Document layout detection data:
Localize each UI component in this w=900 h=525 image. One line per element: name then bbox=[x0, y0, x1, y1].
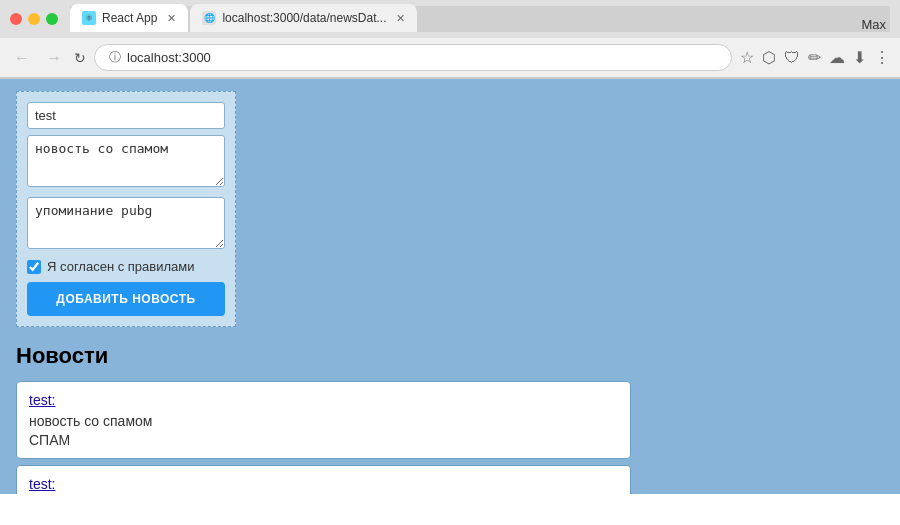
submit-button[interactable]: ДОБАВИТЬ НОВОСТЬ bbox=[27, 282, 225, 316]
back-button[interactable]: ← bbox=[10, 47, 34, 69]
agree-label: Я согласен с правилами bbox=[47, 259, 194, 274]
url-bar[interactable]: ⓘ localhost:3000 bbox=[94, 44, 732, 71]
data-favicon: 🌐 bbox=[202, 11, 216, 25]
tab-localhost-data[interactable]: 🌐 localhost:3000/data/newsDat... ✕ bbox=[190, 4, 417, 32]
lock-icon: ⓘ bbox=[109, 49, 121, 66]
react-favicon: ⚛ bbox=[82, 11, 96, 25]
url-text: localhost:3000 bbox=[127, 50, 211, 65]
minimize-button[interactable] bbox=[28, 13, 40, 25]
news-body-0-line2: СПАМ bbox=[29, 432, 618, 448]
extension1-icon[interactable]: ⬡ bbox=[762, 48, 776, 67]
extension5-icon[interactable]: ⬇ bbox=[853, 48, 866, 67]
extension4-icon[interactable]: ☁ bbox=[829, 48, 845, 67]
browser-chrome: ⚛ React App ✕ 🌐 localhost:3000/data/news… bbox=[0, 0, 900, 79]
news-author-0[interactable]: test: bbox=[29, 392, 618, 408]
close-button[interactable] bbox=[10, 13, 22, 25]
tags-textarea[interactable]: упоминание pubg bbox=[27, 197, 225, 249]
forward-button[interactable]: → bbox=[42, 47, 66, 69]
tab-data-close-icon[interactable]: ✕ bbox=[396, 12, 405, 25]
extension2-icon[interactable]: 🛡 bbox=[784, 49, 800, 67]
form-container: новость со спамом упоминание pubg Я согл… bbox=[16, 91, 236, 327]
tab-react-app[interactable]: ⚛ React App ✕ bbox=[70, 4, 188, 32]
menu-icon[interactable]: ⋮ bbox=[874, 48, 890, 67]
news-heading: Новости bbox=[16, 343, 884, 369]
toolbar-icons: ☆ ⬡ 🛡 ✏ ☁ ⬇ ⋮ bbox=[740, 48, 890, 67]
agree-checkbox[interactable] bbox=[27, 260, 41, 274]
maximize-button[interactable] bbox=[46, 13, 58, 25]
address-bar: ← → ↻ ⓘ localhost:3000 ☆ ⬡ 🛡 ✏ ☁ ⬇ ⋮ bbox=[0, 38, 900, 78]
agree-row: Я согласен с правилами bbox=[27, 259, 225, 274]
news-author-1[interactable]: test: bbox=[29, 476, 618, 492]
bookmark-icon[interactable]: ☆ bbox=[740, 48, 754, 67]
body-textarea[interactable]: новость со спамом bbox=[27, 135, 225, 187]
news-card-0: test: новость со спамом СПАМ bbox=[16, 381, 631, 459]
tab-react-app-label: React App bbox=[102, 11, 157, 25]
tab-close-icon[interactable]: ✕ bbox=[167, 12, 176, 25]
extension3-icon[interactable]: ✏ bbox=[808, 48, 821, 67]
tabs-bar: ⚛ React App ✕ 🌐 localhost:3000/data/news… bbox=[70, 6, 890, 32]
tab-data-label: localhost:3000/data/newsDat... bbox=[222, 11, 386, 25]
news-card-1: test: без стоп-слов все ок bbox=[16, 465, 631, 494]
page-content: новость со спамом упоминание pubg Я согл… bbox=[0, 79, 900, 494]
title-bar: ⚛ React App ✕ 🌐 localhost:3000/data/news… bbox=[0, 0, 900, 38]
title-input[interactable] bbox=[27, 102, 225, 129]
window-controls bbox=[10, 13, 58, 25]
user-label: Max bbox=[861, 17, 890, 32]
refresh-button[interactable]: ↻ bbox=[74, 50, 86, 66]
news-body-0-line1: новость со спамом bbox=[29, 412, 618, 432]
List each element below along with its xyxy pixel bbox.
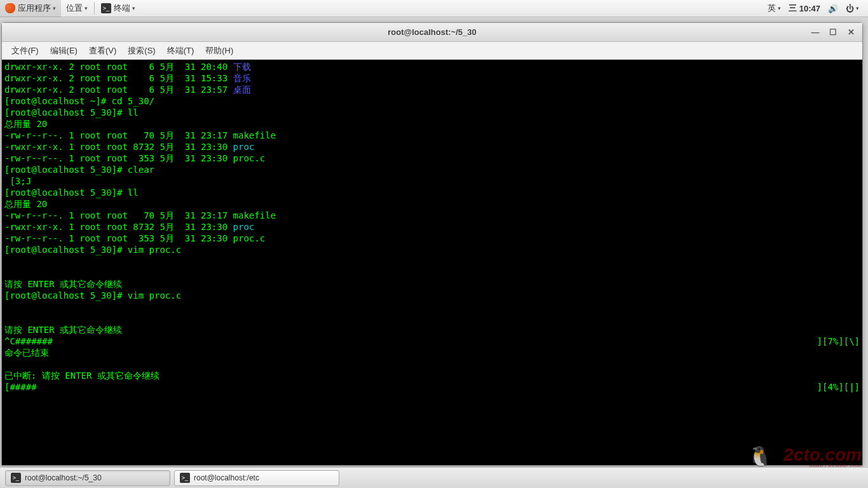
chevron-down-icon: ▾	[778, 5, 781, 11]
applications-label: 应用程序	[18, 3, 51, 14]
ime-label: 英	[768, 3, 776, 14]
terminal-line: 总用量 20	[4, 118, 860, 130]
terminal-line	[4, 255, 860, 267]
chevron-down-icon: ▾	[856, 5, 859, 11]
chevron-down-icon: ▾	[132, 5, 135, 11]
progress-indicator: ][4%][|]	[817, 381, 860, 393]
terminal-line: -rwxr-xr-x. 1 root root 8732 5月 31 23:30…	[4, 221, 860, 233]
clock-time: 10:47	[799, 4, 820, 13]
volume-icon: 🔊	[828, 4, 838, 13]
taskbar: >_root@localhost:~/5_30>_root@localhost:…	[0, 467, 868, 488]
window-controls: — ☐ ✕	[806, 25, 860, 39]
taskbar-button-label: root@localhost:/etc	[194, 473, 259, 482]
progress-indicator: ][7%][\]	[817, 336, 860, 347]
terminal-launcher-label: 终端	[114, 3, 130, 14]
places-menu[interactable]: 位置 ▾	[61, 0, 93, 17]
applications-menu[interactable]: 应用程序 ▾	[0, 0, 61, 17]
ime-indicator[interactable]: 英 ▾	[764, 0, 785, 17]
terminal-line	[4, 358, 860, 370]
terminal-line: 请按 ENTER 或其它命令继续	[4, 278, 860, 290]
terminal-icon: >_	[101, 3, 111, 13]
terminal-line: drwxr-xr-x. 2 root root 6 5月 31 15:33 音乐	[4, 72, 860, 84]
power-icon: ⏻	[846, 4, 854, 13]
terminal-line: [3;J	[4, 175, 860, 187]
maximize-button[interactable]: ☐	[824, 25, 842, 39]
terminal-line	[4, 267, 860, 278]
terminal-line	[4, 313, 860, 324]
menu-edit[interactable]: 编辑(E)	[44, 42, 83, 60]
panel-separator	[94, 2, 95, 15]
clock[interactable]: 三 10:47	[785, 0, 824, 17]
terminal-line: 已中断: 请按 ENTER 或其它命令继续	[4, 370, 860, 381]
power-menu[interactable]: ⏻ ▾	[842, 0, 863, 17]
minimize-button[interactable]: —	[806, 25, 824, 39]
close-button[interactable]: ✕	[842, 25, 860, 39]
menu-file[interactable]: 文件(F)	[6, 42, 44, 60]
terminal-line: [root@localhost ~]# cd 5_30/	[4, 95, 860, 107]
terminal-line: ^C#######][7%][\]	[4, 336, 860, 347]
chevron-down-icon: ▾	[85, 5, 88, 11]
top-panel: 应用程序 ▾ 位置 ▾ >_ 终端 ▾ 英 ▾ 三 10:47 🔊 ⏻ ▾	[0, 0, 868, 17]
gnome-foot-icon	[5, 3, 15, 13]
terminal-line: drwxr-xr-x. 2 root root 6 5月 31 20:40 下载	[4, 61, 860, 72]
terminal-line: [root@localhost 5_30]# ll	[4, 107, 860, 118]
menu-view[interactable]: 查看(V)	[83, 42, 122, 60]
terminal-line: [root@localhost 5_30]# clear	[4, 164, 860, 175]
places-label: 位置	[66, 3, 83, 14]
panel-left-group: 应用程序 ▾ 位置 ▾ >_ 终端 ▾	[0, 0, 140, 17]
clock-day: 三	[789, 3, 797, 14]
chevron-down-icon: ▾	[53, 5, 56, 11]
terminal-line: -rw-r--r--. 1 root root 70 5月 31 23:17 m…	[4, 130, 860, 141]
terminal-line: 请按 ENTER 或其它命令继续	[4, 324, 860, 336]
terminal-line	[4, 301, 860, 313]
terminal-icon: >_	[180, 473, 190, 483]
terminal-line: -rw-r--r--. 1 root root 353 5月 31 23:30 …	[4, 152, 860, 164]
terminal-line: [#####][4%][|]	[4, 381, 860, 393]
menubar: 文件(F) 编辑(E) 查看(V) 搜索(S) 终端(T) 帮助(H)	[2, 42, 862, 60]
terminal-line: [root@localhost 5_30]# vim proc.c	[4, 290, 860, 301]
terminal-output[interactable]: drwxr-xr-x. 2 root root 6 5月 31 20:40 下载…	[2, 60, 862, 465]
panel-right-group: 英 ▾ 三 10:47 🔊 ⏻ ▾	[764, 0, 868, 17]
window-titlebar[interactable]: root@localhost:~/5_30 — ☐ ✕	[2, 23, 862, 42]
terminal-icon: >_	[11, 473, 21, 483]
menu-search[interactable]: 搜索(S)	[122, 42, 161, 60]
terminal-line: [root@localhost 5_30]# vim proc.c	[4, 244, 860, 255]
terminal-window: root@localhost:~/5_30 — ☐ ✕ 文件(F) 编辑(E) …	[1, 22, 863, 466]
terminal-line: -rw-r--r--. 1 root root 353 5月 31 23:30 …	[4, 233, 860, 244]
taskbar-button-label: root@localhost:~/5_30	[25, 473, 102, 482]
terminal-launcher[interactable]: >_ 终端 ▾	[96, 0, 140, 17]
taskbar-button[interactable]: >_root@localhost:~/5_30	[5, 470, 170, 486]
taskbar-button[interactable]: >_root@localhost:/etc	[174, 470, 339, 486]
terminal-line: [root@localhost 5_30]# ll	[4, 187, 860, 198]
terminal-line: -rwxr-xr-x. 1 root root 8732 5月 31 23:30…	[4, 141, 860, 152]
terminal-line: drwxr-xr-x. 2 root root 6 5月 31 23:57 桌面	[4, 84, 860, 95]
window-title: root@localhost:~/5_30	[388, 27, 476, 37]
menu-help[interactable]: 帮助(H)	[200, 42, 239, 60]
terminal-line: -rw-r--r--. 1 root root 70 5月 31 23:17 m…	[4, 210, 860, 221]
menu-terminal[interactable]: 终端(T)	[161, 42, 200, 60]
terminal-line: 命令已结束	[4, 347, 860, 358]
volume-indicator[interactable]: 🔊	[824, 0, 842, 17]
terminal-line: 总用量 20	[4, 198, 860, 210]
==
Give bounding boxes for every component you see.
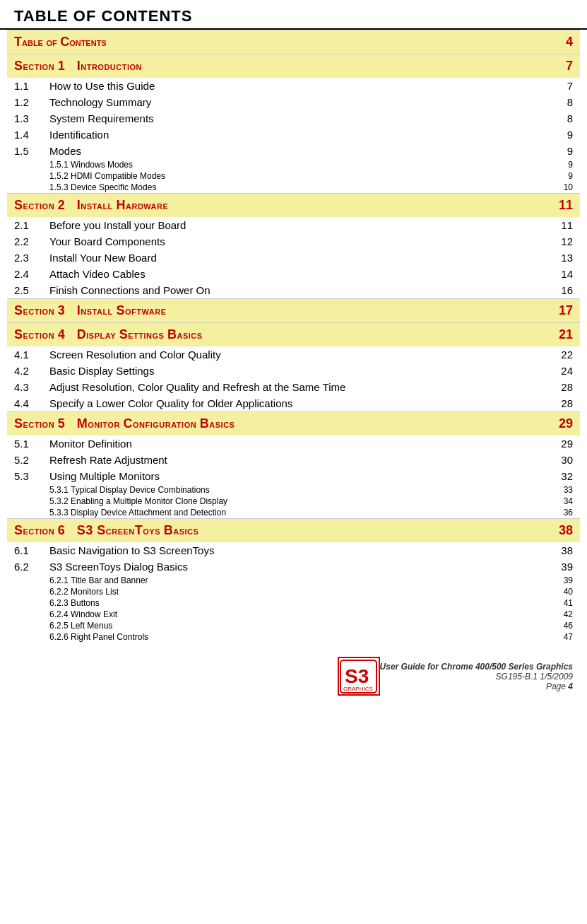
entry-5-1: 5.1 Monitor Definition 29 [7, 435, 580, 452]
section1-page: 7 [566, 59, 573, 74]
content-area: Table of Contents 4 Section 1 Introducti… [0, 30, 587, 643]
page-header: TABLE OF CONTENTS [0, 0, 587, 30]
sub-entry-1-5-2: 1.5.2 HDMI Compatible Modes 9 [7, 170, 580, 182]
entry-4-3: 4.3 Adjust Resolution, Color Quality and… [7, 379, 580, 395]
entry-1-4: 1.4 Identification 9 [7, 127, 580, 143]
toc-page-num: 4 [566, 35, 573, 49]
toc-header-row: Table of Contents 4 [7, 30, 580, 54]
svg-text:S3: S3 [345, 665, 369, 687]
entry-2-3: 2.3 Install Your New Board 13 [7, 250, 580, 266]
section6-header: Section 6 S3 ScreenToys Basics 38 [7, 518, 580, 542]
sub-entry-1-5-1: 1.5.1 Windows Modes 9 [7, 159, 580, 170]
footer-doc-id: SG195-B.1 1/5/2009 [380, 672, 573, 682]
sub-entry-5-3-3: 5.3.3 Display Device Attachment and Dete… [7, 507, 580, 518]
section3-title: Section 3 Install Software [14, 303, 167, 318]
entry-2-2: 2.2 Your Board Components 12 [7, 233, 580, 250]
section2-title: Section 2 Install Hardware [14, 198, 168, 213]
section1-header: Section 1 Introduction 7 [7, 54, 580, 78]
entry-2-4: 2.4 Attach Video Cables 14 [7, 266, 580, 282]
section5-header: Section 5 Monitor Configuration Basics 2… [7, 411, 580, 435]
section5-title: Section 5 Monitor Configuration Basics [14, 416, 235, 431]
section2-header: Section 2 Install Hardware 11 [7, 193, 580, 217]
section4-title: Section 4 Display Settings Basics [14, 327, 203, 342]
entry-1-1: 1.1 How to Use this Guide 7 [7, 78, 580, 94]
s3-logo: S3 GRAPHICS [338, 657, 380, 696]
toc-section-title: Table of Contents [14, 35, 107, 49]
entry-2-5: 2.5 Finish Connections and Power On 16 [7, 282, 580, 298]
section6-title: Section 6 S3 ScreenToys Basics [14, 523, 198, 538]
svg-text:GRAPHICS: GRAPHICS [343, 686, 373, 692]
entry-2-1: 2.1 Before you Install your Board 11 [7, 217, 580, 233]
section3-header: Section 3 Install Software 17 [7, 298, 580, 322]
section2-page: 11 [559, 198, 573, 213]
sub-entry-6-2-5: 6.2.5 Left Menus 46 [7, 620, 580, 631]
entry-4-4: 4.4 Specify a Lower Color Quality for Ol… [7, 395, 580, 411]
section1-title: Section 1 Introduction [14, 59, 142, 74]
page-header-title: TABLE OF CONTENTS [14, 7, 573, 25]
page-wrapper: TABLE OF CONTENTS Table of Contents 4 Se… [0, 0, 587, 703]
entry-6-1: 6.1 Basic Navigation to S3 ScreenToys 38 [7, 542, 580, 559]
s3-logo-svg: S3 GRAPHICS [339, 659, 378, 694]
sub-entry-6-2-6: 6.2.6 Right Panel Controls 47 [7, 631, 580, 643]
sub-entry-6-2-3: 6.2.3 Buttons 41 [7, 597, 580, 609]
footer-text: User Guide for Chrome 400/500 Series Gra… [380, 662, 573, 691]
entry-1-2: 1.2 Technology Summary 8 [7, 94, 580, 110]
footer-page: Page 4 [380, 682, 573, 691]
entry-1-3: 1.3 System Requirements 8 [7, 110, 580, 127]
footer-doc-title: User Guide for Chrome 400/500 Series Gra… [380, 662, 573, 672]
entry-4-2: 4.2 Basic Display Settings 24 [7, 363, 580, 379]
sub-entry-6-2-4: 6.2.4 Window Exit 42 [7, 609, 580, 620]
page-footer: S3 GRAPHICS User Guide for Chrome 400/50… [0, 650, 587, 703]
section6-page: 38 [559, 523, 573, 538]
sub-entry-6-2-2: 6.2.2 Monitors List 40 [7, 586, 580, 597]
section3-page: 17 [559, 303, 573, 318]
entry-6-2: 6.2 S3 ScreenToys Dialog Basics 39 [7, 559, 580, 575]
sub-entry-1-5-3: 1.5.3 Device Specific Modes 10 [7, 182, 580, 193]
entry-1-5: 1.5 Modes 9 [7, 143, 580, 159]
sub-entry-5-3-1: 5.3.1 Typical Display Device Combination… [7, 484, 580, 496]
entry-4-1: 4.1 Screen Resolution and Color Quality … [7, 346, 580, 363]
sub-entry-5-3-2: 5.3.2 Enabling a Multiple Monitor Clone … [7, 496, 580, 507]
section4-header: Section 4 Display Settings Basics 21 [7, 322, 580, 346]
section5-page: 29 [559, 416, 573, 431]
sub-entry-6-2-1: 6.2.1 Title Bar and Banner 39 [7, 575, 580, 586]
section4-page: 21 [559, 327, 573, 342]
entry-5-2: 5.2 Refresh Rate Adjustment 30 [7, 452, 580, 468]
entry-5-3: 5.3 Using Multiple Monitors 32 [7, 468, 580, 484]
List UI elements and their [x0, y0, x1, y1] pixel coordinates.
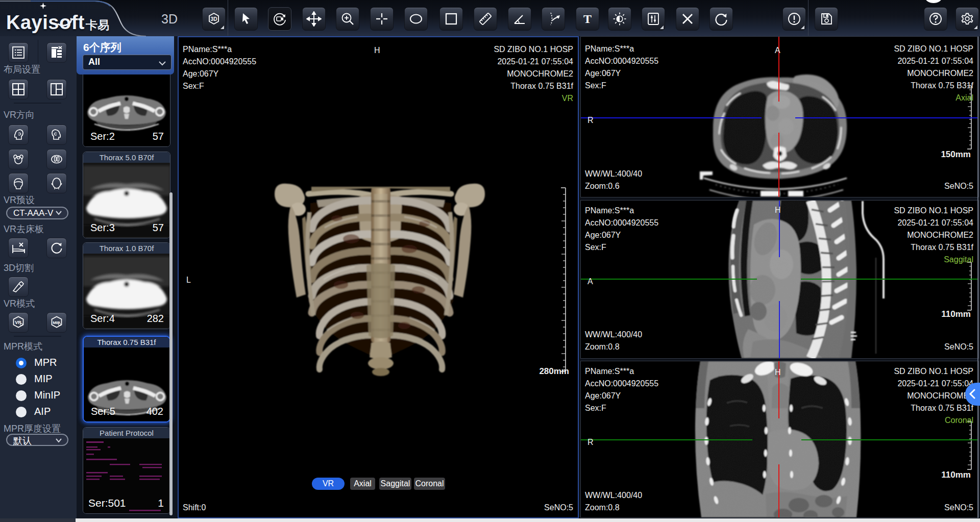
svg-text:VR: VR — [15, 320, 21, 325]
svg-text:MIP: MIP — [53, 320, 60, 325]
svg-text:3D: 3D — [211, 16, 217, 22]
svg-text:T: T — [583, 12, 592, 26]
...
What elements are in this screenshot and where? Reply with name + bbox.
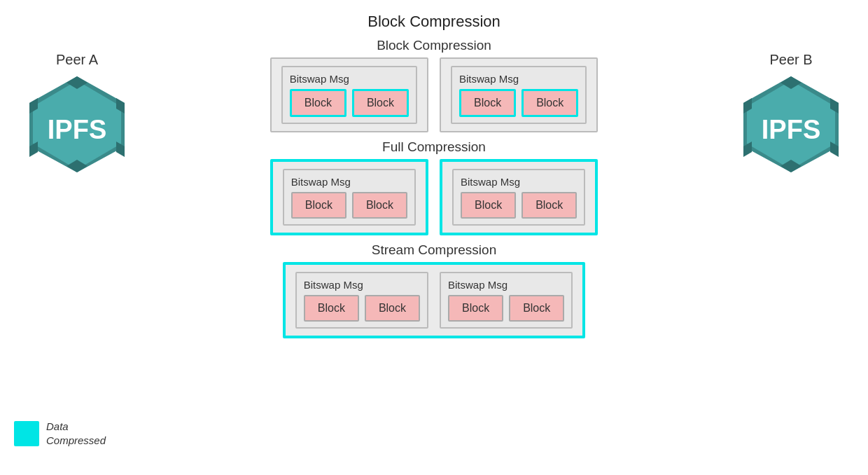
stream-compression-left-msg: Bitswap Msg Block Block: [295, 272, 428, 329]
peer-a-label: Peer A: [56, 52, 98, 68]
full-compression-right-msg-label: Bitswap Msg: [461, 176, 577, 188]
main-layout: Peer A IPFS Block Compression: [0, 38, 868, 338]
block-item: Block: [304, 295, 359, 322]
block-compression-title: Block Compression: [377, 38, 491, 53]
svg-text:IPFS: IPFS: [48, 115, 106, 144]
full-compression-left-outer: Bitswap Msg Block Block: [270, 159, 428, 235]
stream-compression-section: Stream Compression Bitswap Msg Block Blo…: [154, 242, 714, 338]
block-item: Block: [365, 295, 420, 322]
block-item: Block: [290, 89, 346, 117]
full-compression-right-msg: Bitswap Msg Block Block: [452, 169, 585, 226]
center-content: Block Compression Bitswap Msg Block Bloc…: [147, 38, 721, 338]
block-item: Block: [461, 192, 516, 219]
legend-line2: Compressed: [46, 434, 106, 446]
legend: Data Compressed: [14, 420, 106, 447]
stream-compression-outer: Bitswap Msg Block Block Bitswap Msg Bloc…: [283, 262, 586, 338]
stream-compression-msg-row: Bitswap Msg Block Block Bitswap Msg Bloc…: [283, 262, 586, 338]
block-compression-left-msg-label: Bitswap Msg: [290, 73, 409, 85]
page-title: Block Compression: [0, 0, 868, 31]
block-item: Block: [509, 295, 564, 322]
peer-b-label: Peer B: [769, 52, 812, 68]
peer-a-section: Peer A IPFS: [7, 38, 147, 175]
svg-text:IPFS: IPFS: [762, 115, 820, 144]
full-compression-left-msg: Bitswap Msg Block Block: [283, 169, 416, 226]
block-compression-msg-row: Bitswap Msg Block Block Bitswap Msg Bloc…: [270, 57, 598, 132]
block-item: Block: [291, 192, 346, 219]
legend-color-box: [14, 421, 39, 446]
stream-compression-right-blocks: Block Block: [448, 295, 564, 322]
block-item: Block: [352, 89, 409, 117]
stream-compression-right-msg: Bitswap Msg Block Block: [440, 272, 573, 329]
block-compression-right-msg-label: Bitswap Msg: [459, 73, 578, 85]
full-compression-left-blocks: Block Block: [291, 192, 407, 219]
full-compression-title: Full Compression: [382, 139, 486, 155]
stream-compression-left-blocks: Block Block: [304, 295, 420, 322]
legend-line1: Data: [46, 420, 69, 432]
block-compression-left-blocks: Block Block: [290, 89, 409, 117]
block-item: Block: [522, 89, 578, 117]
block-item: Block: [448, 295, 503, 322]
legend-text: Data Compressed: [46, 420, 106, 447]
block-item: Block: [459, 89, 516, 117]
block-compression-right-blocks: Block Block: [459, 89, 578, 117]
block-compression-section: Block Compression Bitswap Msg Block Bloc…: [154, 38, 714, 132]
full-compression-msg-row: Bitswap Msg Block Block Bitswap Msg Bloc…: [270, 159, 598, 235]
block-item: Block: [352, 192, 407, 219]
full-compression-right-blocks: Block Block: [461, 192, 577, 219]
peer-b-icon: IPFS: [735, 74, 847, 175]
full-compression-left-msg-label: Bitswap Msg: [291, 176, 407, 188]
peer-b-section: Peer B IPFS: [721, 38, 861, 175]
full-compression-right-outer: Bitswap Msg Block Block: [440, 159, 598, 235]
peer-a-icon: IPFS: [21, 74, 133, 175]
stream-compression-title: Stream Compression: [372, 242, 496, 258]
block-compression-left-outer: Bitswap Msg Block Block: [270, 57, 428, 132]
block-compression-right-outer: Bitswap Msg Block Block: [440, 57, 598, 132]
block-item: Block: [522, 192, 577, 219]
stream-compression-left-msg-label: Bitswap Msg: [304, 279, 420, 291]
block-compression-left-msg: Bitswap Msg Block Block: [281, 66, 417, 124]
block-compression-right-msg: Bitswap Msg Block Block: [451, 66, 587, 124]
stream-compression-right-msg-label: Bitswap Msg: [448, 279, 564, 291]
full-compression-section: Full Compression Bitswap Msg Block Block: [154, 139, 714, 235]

■ **Instructions for the task**:
All lines in the records above with "stream" need to be found and copied.

■ **Exercise output**:
stream-compression-left-msg: Bitswap Msg Block Block: [295, 272, 428, 329]
stream-compression-section: Stream Compression Bitswap Msg Block Blo…: [154, 242, 714, 338]
stream-compression-outer: Bitswap Msg Block Block Bitswap Msg Bloc…: [283, 262, 586, 338]
stream-compression-msg-row: Bitswap Msg Block Block Bitswap Msg Bloc…: [283, 262, 586, 338]
stream-compression-right-blocks: Block Block: [448, 295, 564, 322]
stream-compression-right-msg: Bitswap Msg Block Block: [440, 272, 573, 329]
stream-compression-left-blocks: Block Block: [304, 295, 420, 322]
stream-compression-title: Stream Compression: [372, 242, 496, 258]
stream-compression-left-msg-label: Bitswap Msg: [304, 279, 420, 291]
stream-compression-right-msg-label: Bitswap Msg: [448, 279, 564, 291]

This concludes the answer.